In Österreich ermöglichte diese Transformation gemeinsam mit der staatstragenden These, das erste Opfer des Nationalsozialismus gewesen zu sein, die Bildung eines besonders verstockten Kollektivs, das weiterhin von Verfolgungswahn und Opfermythos geprägt ist. Die solcherart sich Vergemeinschaftenden agieren als "verfolgende Unschuld", ständig auf dem Sprung, in halluzinierter Notwehr gegen jene vorzugehen, die an die Vernichtung und damit das kollektiv Verschwiegene erinnern: Juden und Jüdinnen sowie Israel. Dies ist es was den besonderen Antisemitismus nach Auschwitz in den postnational-sozialistischen Gesellschaften charakterisiert.
Diese Form der nationalen Formierung ist eine kollektive, die gesamte Gesellschaft umschließende - in ihr finden Linke und Rechte zusammen, wobei der Linken oft der zweifelhafte Ruf zukommt, hierbei noch eine Vorreiterrolle einzunehmen und den Antisemitismus auf die Höhe der gesellschaftlichen Verhältnisse nach 1945 zu bringen. Wenn diese Linke etwa den 9. November als "Internationalen Tag gegen die Apartheidsmauer" etablieren will, betreibt sie damit über Geschichtsrevisionismus vermittelte Entschuldung des nationalen Kollektivs. Noch die letzten Zeichen an die von der deutsch-österreichischen Volksgemeinschaft verübten Verbrechen sollen zum Verschwinden gebracht werden. Jener Tag, der für die Erinnerung an das von Mob und Elite in Tateinheit begangene Verbrechen steht, soll zum Tag für die Menschenrechte und gegen Apartheid werden, und diese Transformation wendet sich wie von selbst gegen den jüdischen Staat. So betreibt die Linke in klassisch antisemitischer Manier ihre Sinnstiftung und nationale Gutwerdung mittels der Abarbeitung an jenem Gemeinwesen, auf das alle Krisenerscheinungen der kapitalistischen Vergesellschaftung projiziert werden, und das solcherart zum "Juden unter den Staaten" gemacht wird.
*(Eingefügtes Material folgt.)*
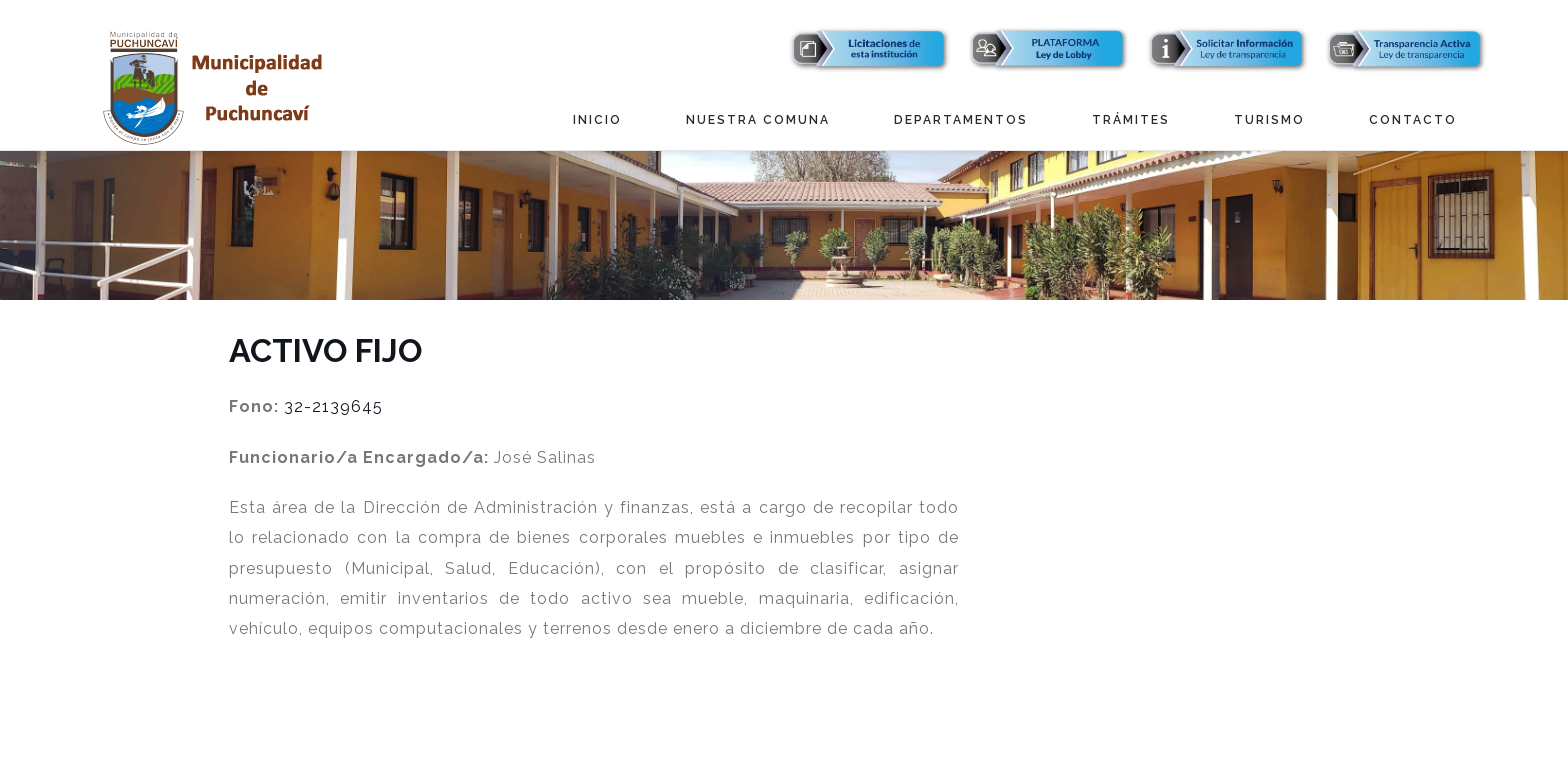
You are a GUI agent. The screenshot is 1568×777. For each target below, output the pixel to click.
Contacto (1413, 120)
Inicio (597, 120)
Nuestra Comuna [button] (758, 120)
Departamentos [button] (961, 120)
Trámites (1131, 120)
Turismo (1269, 120)
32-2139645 (333, 406)
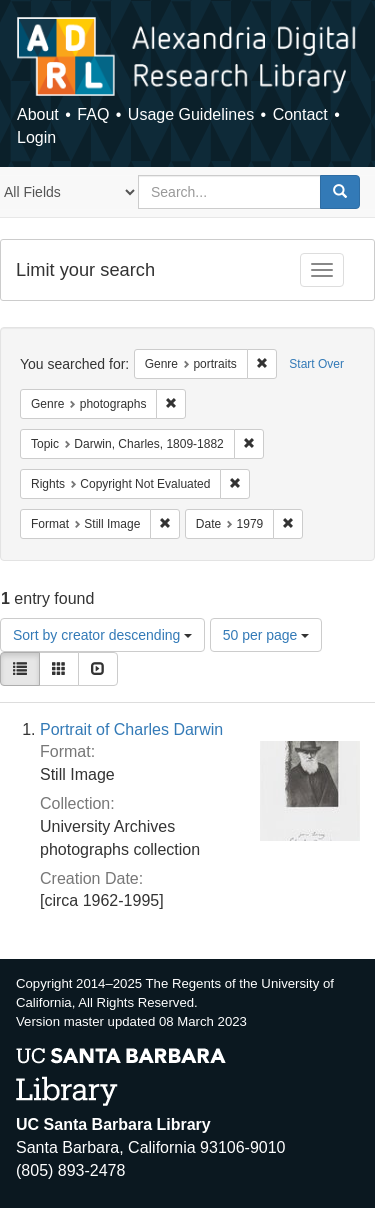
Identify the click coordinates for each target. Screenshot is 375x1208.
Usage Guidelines (191, 114)
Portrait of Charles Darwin (131, 729)
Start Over (316, 364)
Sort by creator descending (102, 635)
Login (36, 137)
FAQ (93, 114)
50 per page (266, 635)
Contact (300, 114)
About (38, 114)
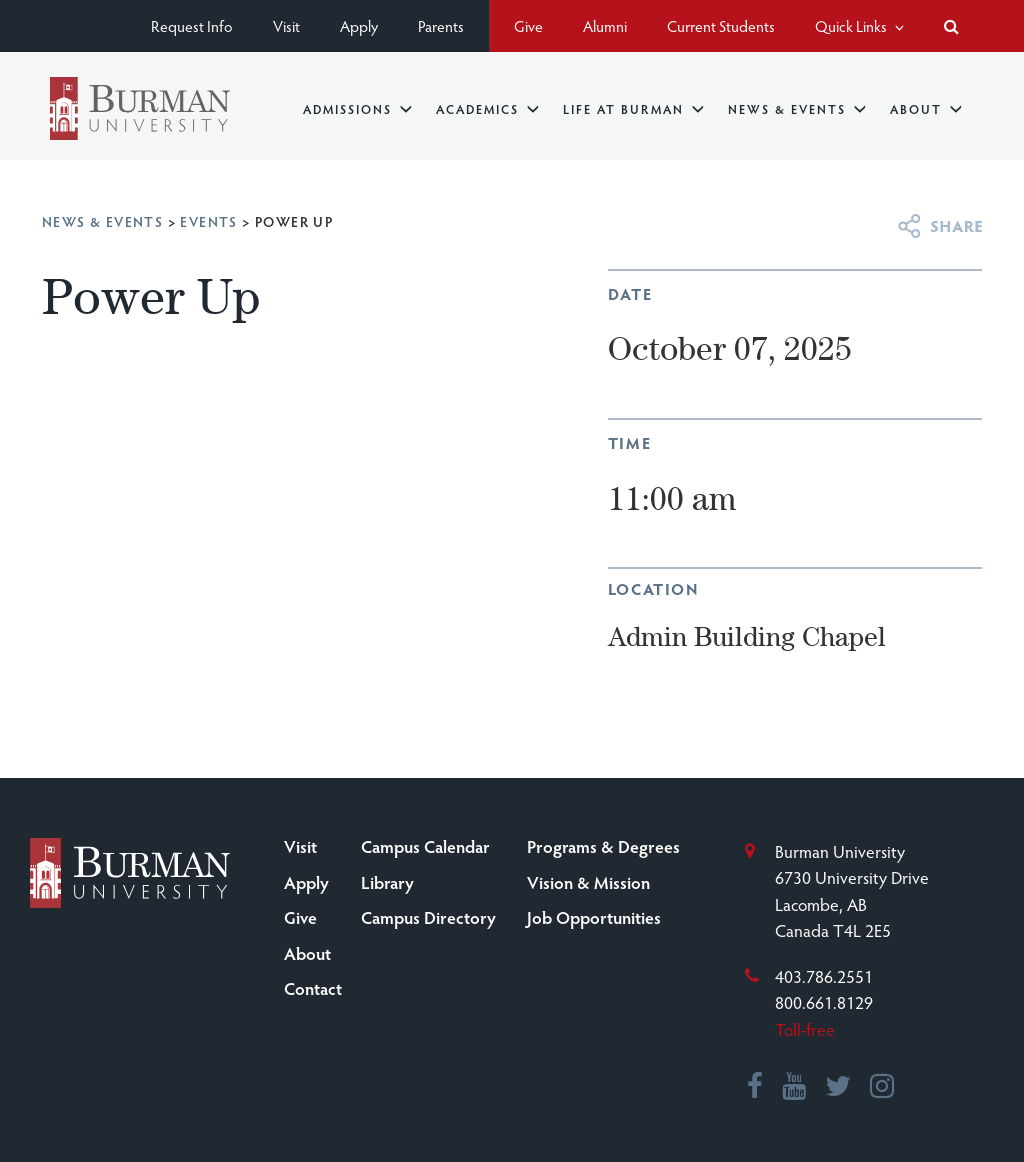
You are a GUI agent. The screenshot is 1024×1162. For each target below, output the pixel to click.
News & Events (797, 108)
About (926, 108)
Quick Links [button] (859, 25)
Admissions (357, 108)
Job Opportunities (594, 917)
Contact (313, 988)
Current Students (721, 25)
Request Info (192, 25)
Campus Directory (428, 917)
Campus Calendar (425, 846)
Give (528, 25)
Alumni (605, 25)
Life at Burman (633, 108)
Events (208, 221)
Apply (359, 25)
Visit (286, 25)
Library (387, 882)
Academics (487, 108)
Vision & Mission (588, 882)
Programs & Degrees (603, 846)
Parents (441, 25)
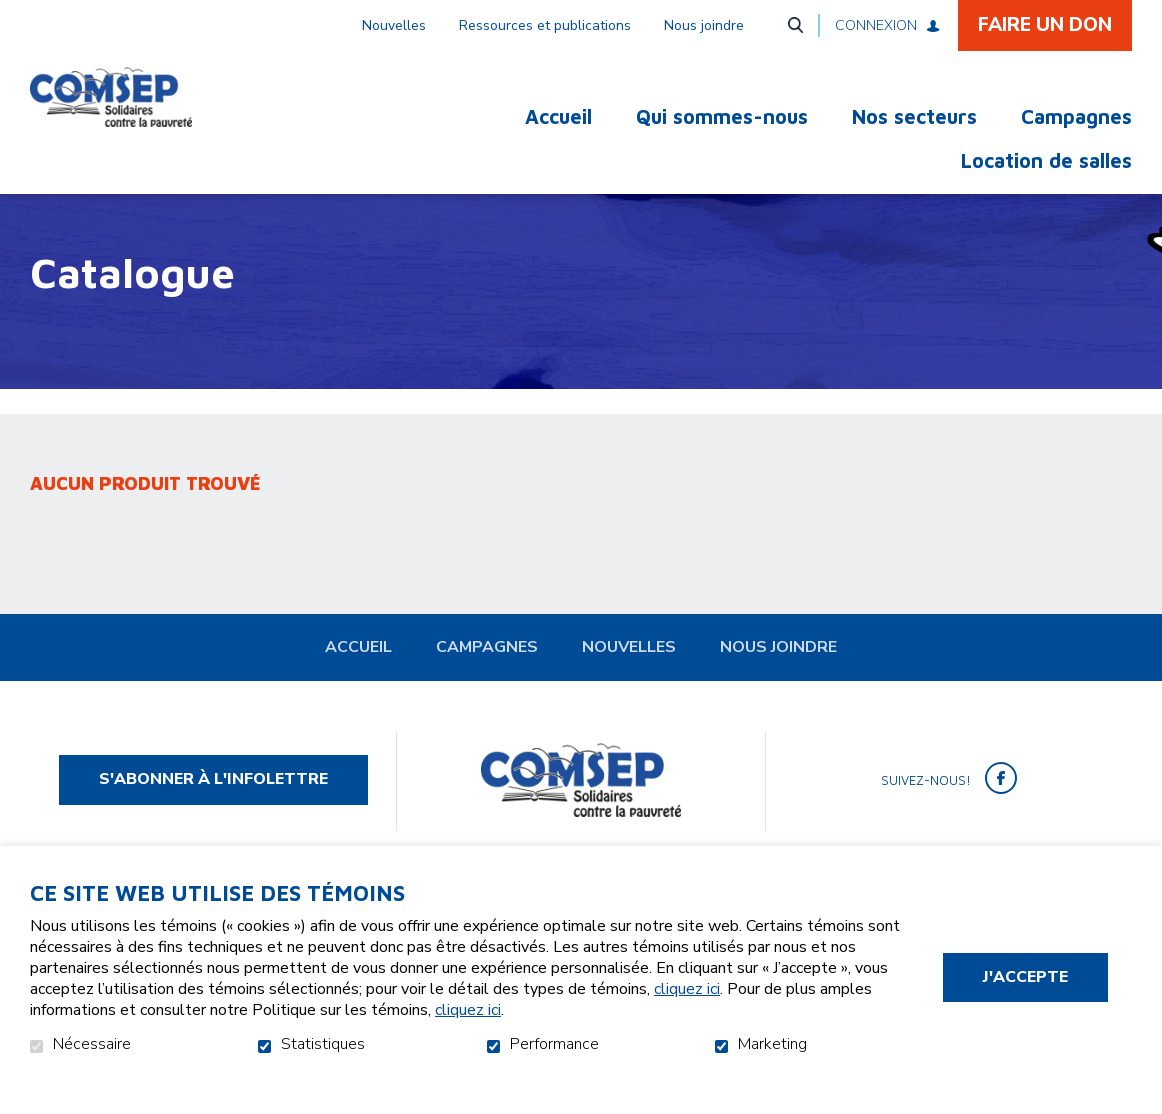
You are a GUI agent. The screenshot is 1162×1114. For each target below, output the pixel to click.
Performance (554, 1045)
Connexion (876, 25)
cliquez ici (687, 989)
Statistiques (323, 1045)
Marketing (772, 1045)
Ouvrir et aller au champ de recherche (795, 25)
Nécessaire (92, 1045)
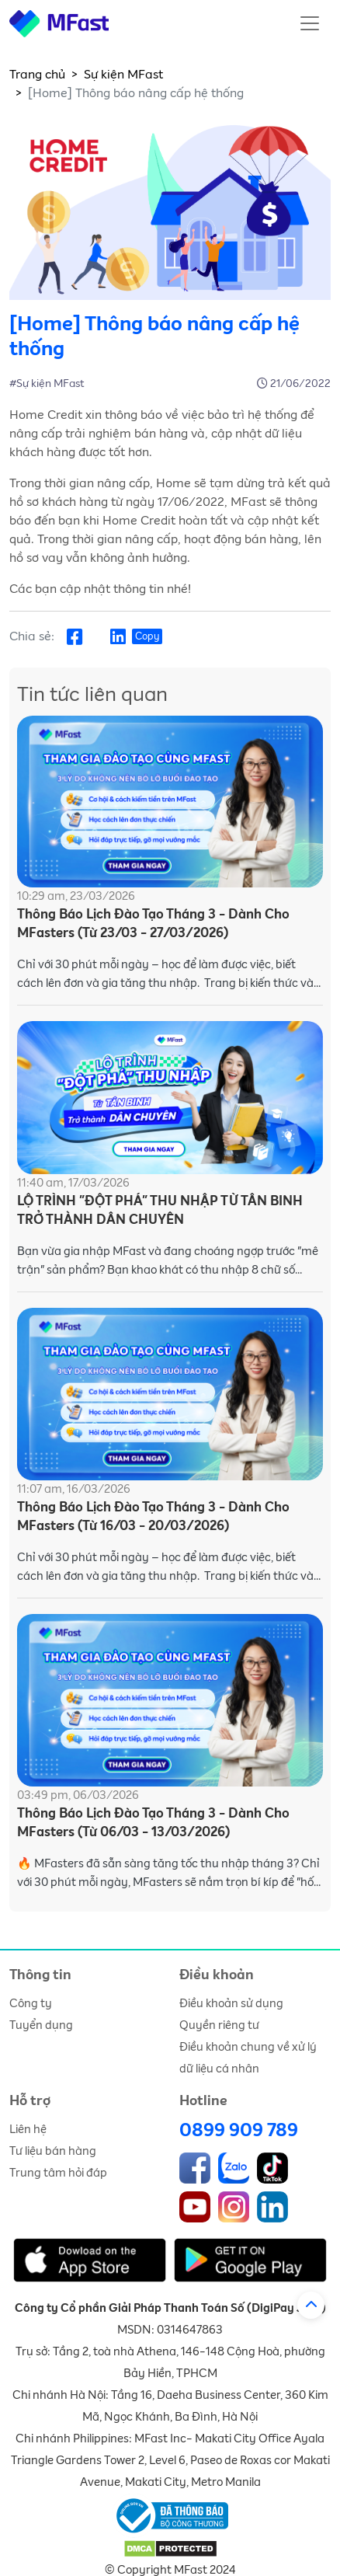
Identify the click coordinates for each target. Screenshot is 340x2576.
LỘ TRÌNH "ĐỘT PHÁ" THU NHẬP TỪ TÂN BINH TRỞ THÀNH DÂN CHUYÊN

In Abwandlung eines Satzes von Max Horkheimer wäre zu konstatieren, dass wer vom Antisemitismus 2003 schweigen will, vom 9. November 1938 nicht reden soll. 65 Jahre nachdem der deutsche Nationalsozialismus in den Pogromen 1938 für die Welt offenkundig zu sich selbst gekommen war, erlebt der Antisemitismus in Europa eine ekelhafte Renaissance. Gewandelt haben sich dabei weniger die antisemitischen Wahnprojektionen als vielmehr deren Projektionsfläche: das als Zufluchtsort für die weltweit vom Antisemitismus Verfolgten geschaffene Israel. So hat eine vor kurzem von der EU durchgeführte Umfrage ergeben, dass 59% der EU-Bürgerinnen und Bürger Israel für die größte Bedrohung des Weltfriedens halten.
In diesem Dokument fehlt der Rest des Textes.